# Required action:
Every record, apart from its pictures, should be repeated exactly.

[[ Supplied information, beginning ]]

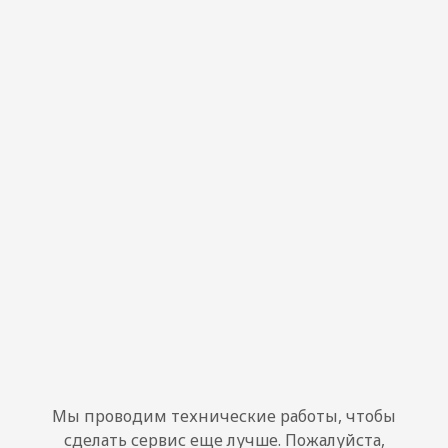
Мы проводим технические работы, чтобы
сделать сервис еще лучше. Пожалуйста,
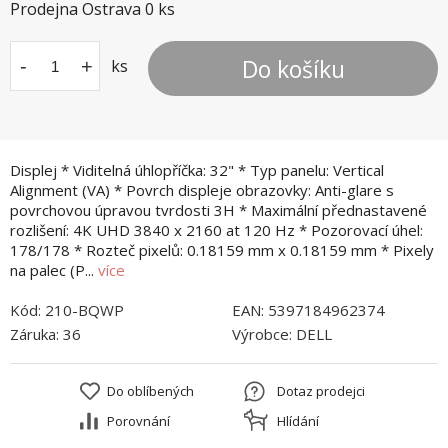
Prodejna Ostrava
0
ks
Do košíku
-
+
ks
Displej * Viditelná úhlopříčka: 32" * Typ panelu: Vertical
Alignment (VA) * Povrch displeje obrazovky: Anti-glare s
povrchovou úpravou tvrdosti 3H * Maximální přednastavené
rozlišení: 4K UHD 3840 x 2160 at 120 Hz * Pozorovací úhel:
178/178 * Rozteč pixelů: 0.18159 mm x 0.18159 mm * Pixely
na palec (P...
více
Kód:
210-BQWP
EAN:
5397184962374
Záruka:
36
Výrobce:
DELL
Do oblíbených
Dotaz prodejci
Porovnání
Hlídání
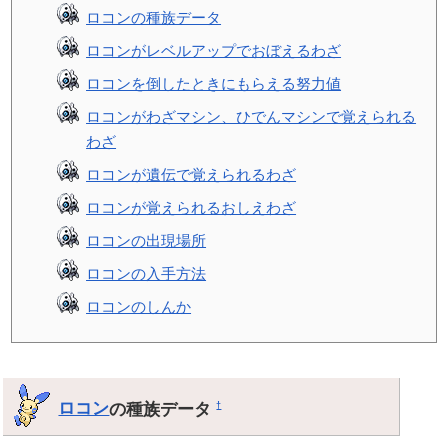
ロコンの種族データ
ロコンがレベルアップでおぼえるわざ
ロコンを倒したときにもらえる努力値
ロコンがわざマシン、ひでんマシンで覚えられる
わざ
ロコンが遺伝で覚えられるわざ
ロコンが覚えられるおしえわざ
ロコンの出現場所
ロコンの入手方法
ロコンのしんか
ロコン
の種族データ
†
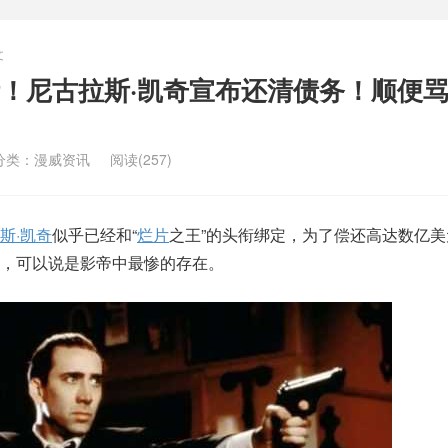
文
！尼古拉斯·凯奇宣布还清债务！顺便
分类：
漫威资讯
阅读(257)
斯·凯奇
似乎已经和“
烂片
之王”的头衔绑定，为了偿还高达数亿
，可以说是影帝中最惨的存在。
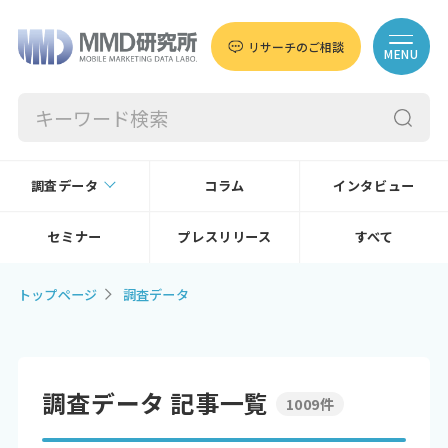
リサーチのご相談
MENU
調査データ
コラム
インタビュー
セミナー
プレスリリース
すべて
トップページ
調査データ
調査データ 記事一覧
1009件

[[ Supplied information, end ]]

# Solution to this problem:
Мы проводим технические работы, чтобы
сделать сервис еще лучше. Пожалуйста,
Prodejna Ostrava
0
ks
Do košíku
-
+
ks
Displej * Viditelná úhlopříčka: 32" * Typ panelu: Vertical
Alignment (VA) * Povrch displeje obrazovky: Anti-glare s
povrchovou úpravou tvrdosti 3H * Maximální přednastavené
rozlišení: 4K UHD 3840 x 2160 at 120 Hz * Pozorovací úhel:
178/178 * Rozteč pixelů: 0.18159 mm x 0.18159 mm * Pixely
na palec (P...
více
Kód:
210-BQWP
EAN:
5397184962374
Záruka:
36
Výrobce:
DELL
Do oblíbených
Dotaz prodejci
Porovnání
Hlídání
ロコンの種族データ
ロコンがレベルアップでおぼえるわざ
ロコンを倒したときにもらえる努力値
ロコンがわざマシン、ひでんマシンで覚えられる
わざ
ロコンが遺伝で覚えられるわざ
ロコンが覚えられるおしえわざ
ロコンの出現場所
ロコンの入手方法
ロコンのしんか
ロコン
の種族データ
†
文
！尼古拉斯·凯奇宣布还清债务！顺便
分类：
漫威资讯
阅读(257)
斯·凯奇
似乎已经和“
烂片
之王”的头衔绑定，为了偿还高达数亿
，可以说是影帝中最惨的存在。
リサーチのご相談
MENU
調査データ
コラム
インタビュー
セミナー
プレスリリース
すべて
トップページ
調査データ
調査データ 記事一覧
1009件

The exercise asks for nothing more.